“I know Vladimir Putin very well,” said Donald Trump yesterday, speaking of the Ukraine crisis, “he would have never done during the Trump administration what he is doing now.” As with a lot of Trump utterances, that statement is at once arrogant, preposterous — and probably true.
Maybe it is a coincidence — or Trump’s often-cited luck — that the last major crisis over Ukraine was back in 2014, after Viktor Yanukovych was ousted and Putin annexed Crimea. Or perhaps not.
Back then Barack Obama led the free world and, busy as he was, he offloaded the knotty Ukraine problem on to his Vice President Joe Biden, which I wrote about here yesterday.
In the years since, we’ve heard a lot about Russia’s further expansionist aims in the Donbas, Ukraine, and even the NATO Baltic states. But it is only now, one year into Joe Biden’s presidency, that Putin has made his first significant move since that annexation of Crimea.
In the Trump years, for all the talk of America’s Commander-in-Chief being Putin’s puppet, Russia more or less behaved itself. In public, at least, Putin tolerated the Minsk II accords, signed in 2015 following negotiations between Russia, Belarus, France, Germany and Ukraine.
Moscow appeared to have a different understanding to the rest of the world as to what the Minsk agreements actually meant. For Ukraine and the West, the accords meant that Russia accepted Ukrainian sovereignty in the Donbas though with certain devolved powers to Luhansk and Donetsk. Russia on the other hand always saw the accords as more of a guarantee of the Russia-aligned status of those two regions.

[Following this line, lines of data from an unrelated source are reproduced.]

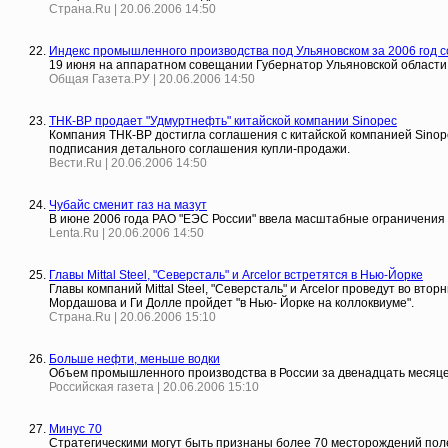
Страна.Ru | 20.06.2006 14:50
Индекс промышленного производства под Ульяновском за 2006 год с
19 июня на аппаратном совещании Губернатор Ульяновской области
Общая Газета.РУ | 20.06.2006 14:50
ТНК-BP продает "Удмуртнефть" китайской компании Sinopec
Компания ТНК-ВР достигла соглашения с китайской компанией Sino
подписания детального соглашения купли-продажи.
Вести.Ru | 20.06.2006 14:50
Чубайс сменит газ на мазут
В июне 2006 года РАО "ЕЭС России" ввела масштабные ограничения 
Lenta.Ru | 20.06.2006 14:50
Главы Mittal Steel, "Северсталь" и Arcelor встретятся в Нью-Йорке
Главы компаний Mittal Steel, "Северсталь" и Arcelor проведут во в
Мордашова и Ги Долле пройдет "в Нью- Йорке на коллоквиуме".
Страна.Ru | 20.06.2006 15:10
Больше нефти, меньше водки
Объем промышленного производства в России за двенадцать месяцев (
Российская газета | 20.06.2006 15:10
Минус 70
Стратегическими могут быть признаны более 70 месторождений пол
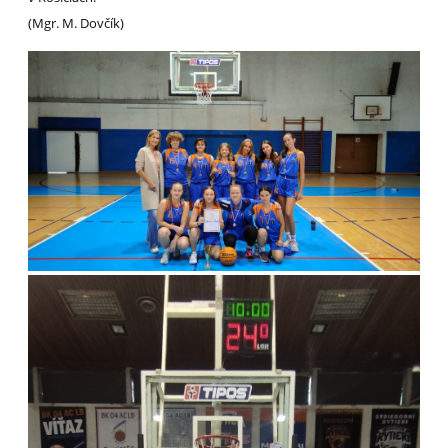
(Mgr. M. Dovčík)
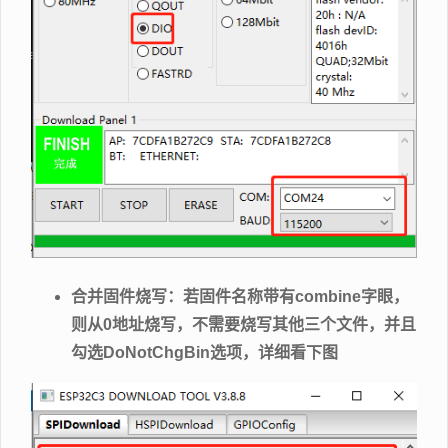
合并固件烧写：若固件名称带有combine字眼，
则从0地址烧写，不需要烧写其他三个文件，并且
勾选DoNotChgBin选项，详细看下图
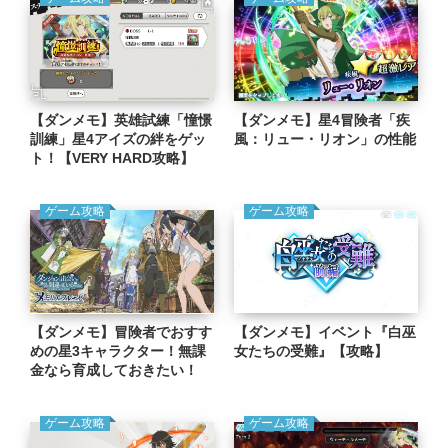
【ダンメモ】英雄試練「憧憬
【ダンメモ】星4冒険者「疾
訓練」星4アイズの絆をゲッ
風：リュー・リオン」の性能
ト！【VERY HARD攻略】
ゲーム攻略
ゲーム攻略
【ダンメモ】イベント『白巫
【ダンメモ】冒険者でおすす
女たちの受難』【攻略】
めの星3キャラクター！無課
金なら育成しておきたい！
ゲーム攻略
ゲーム攻略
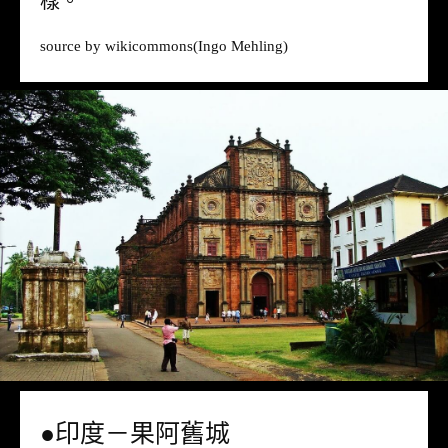
樣。
source by
wikicommons
(Ingo Mehling)
●印度－果阿舊城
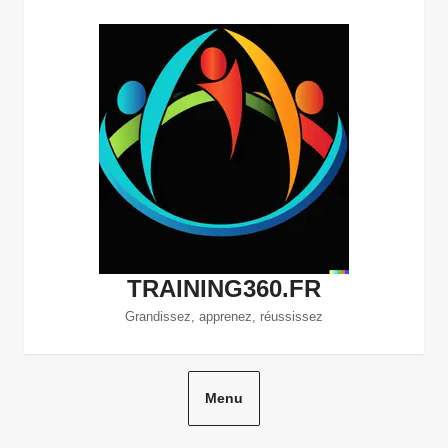
Aller
au
contenu
TRAINING360.FR
Grandissez, apprenez, réussissez
Menu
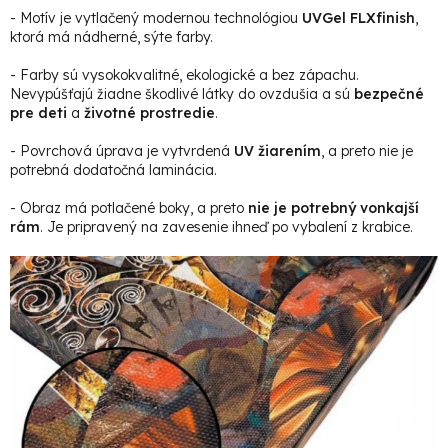
- Motív je vytlačený modernou technológiou
UVGel FLXfinish
,
ktorá má nádherné, sýte farby.
- Farby sú vysokokvalitné, ekologické a bez zápachu.
Nevypúšťajú žiadne škodlivé látky do ovzdušia a sú
bezpečné
pre deti
a
životné prostredie
.
- Povrchová úprava je vytvrdená
UV žiarením
, a preto nie je
potrebná dodatočná laminácia.
- Obraz má potlačené boky, a preto
nie je potrebný vonkajší
rám
. Je pripravený na zavesenie ihneď po vybalení z krabice.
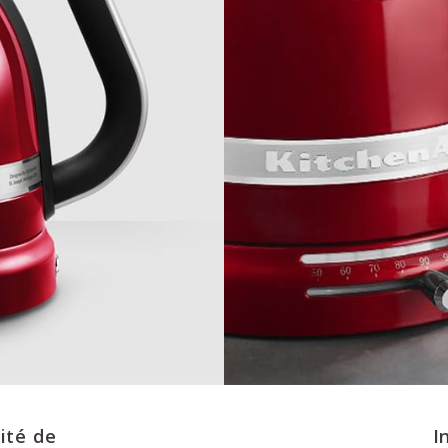
cité de
I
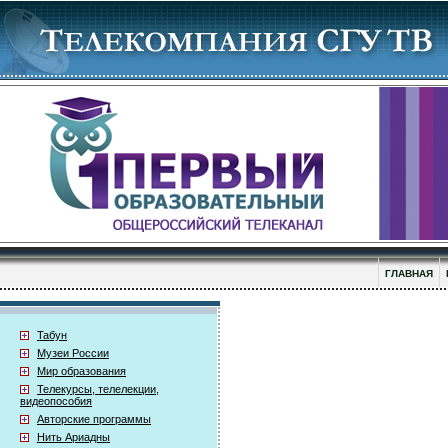
ГЛАВНАЯ
Табун
Музеи России
Мир образования
Телекурсы, телелекции,
видеопособия
Авторские программы
Нить Ариадны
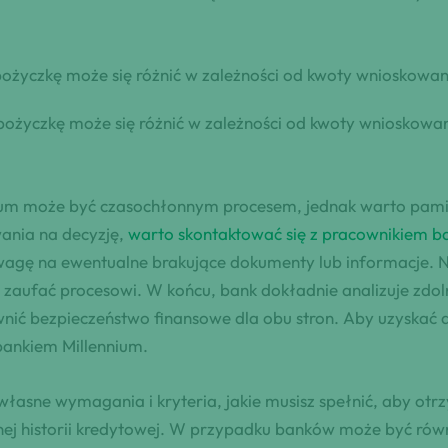
ożyczkę‌ może‌ się różnić w zależności od kwoty wnioskowan
 pożyczkę może się różnić w zależności od kwoty wnioskow
um może być czasochłonnym procesem, jednak warto pamięta
wania na decyzję,
warto skontaktować się z pracownikiem b
wagę na ewentualne brakujące dokumenty lub informacje. Nie
 i zaufać procesowi. W końcu, bank dokładnie analizuje zd
ić bezpieczeństwo finansowe dla obu stron. Aby uzyskać d
bankiem Millennium.
własne wymagania i kryteria, jakie musisz spełnić, aby ot
nej historii kredytowej. W przypadku banków może być ró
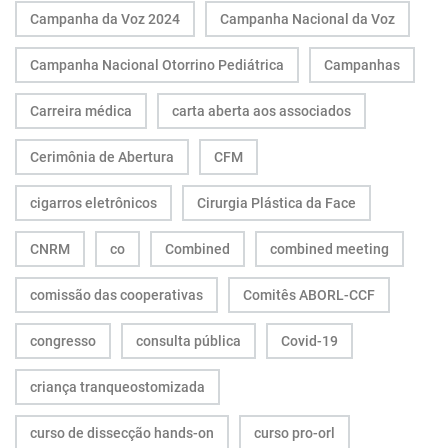
Campanha da Voz 2024
Campanha Nacional da Voz
Campanha Nacional Otorrino Pediátrica
Campanhas
Carreira médica
carta aberta aos associados
Cerimônia de Abertura
CFM
cigarros eletrônicos
Cirurgia Plástica da Face
CNRM
co
Combined
combined meeting
comissão das cooperativas
Comitês ABORL-CCF
congresso
consulta pública
Covid-19
criança tranqueostomizada
curso de dissecção hands-on
curso pro-orl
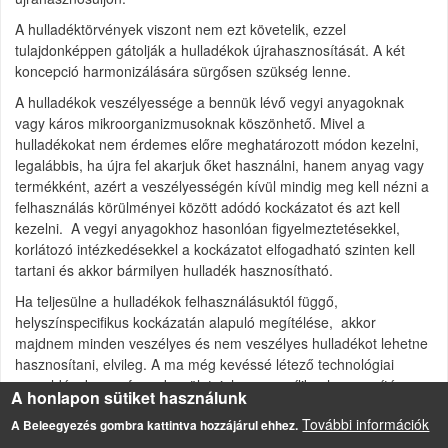
A hulladéktörvények viszont nem ezt követelik, ezzel
tulajdonképpen gátolják a hulladékok újrahasznosítását. A két
koncepció harmonizálására sürgősen szükség lenne.
A hulladékok veszélyessége a bennük lévő vegyi anyagoknak
vagy káros mikroorganizmusoknak köszönhető. Mivel a
hulladékokat nem érdemes előre meghatározott módon kezelni,
legalábbis, ha újra fel akarjuk őket használni, hanem anyag vagy
termékként, azért a veszélyességén kívül mindig meg kell nézni a
felhasználás körülményei között adódó kockázatot és azt kell
kezelni. A vegyi anyagokhoz hasonlóan figyelmeztetésekkel,
korlátozó intézkedésekkel a kockázatot elfogadható szinten kell
tartani és akkor bármilyen hulladék hasznosítható.
Ha teljesülne a hulladékok felhasználásuktól függő,
helyszínspecifikus kockázatán alapuló megítélése, akkor
majdnem minden veszélyes és nem veszélyes hulladékot lehetne
hasznosítani, elvileg. A ma még kevéssé létező technológiai
megoldások meg fognak születni, ha megnyílik a hasznosítás
A honlapon sütiket használunk
lehetősége a hulladékok előtt.
További információk
A Beleegyezés gombra kattintva hozzájárul ehhez.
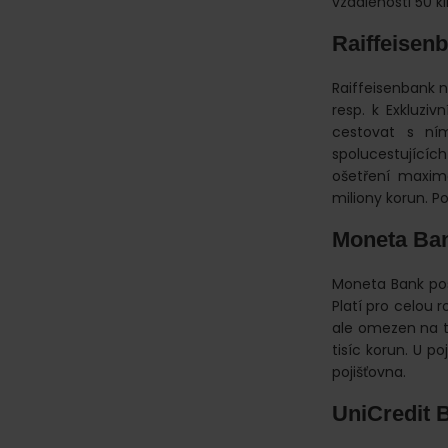
vzdálenosti 50 ki
Raiffeisenb
Raiffeisenbank n
resp. k Exkluzi
cestovat s ní
spolucestujícíc
ošetření maximá
miliony korun. Po
Moneta Ban
Moneta Bank pos
Platí pro celou r
ale omezen na tř
tisíc korun. U po
pojišťovna.
UniCredit 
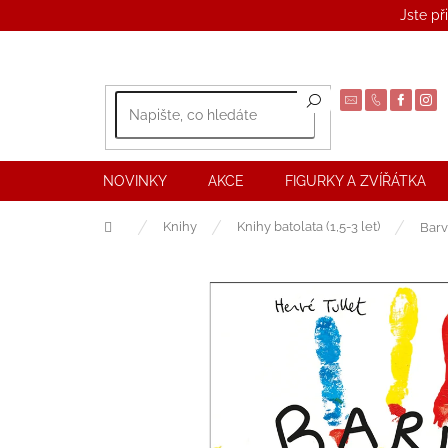
Přejít
Jste př
na
obsah
NOVINKY
AKCE
FIGURKY A ZVÍŘÁTKA
Domů
Knihy
Knihy batolata (1,5-3 let)
Barv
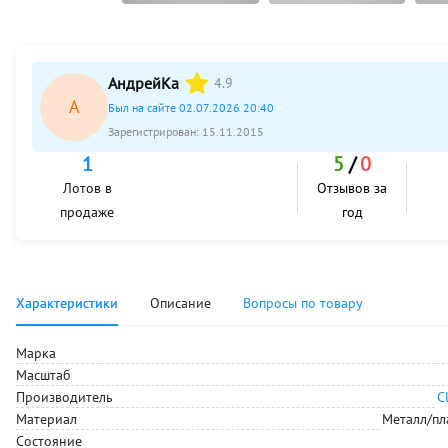
АндрейКа
4.9
А
Был на сайте 02.07.2026 20:40
Зарегистрирован:
15.11.2015
1
5
/
0
Лотов в
Отзывов за
продаже
год
Характеристики
Описание
Вопросы по товару
Марка
Масштаб
Производитель
C
Материал
Металл/пл
Состояние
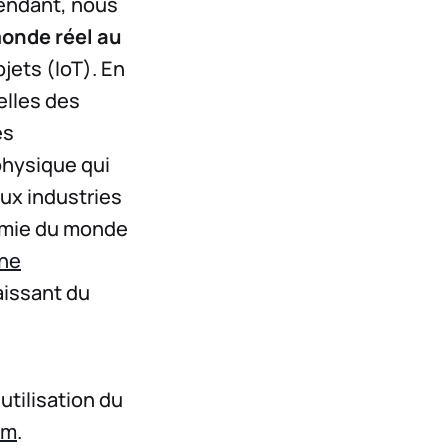
pendant, nous
monde réel au
jets (IoT). En
éelles des
es
hysique qui
aux industries
nomie du monde
ne
aissant du
utilisation du
am
.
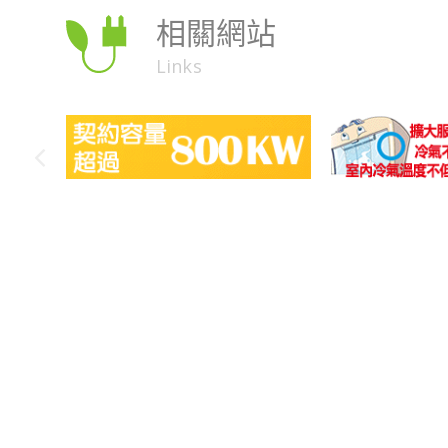
相關網站
Links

Perhaps it was this ambiguity in the Minsk accords that meant the Ukrainian situation, while hardly stable, did not boil into a potential international conflict between 2015 and 2022.
Or perhaps it was something to do with Donald Trump being in the White House from January 2017 to January 2021. “Russiagate” theorists will continue to tell you that Trump’s Moscow ties are deeper and more twisted than the exhaustive Mueller inquiry managed to reveal, and that if Putin behaved himself in Ukraine it was because he was getting what he wanted elsewhere, perhaps in the Middle East or something.
A simpler explanation is more likely. Putin, as a slightly comic alpha male authoritarian, saw in Trump something he recognized — an unstable, unpredictable yet potentially decisive actor on the world stage. Rightly or wrongly, he saw in Trump strength whereas in the Democratic leadership he sees only weakness and folly.
Trump also pointed out yesterday that, under his leadership, oil prices stayed low which helped limit Putin’s ability to act. Quite how much credit Trump can take for that is a matter for debate. But it’s reasonable to say that Biden’s ultra-green Build Back Better agenda has so far been much better news for global oil and gas investments than Donald Trump’s administration ever was. As Trump, always with dollar signs in his mind, pointed out yesterday “Putin is not only getting what he wanted, but getting, because of the oil and gas surge, richer and richer.”
In its demented ego-driven way, Trump’s view of the way the world works is intriguingly coherent. And painful though it may be for the many experts who have spent years denouncing him as a disastrous monster to admit, he could well be right: if he were in the White House, Putin probably wouldn’t be doing what he is doing.